### Page-level text extractions:
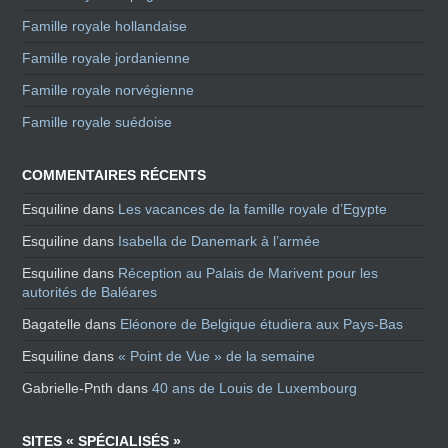
Famille royale hollandaise
Famille royale jordanienne
Famille royale norvégienne
Famille royale suédoise
COMMENTAIRES RÉCENTS
Esquiline
dans
Les vacances de la famille royale d’Egypte
Esquiline
dans
Isabella de Danemark à l’armée
Esquiline
dans
Réception au Palais de Marivent pour les
autorités de Baléares
Bagatelle
dans
Eléonore de Belgique étudiera aux Pays-Bas
Esquiline
dans
« Point de Vue » de la semaine
Gabrielle-Pnth
dans
40 ans de Louis de Luxembourg
SITES « SPÉCIALISÉS »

### What is being asked:
Each line in the records that carries "royale" must be copied out.

### Written solution:
Famille royale hollandaise
Famille royale jordanienne
Famille royale norvégienne
Famille royale suédoise
Les vacances de la famille royale d’Egypte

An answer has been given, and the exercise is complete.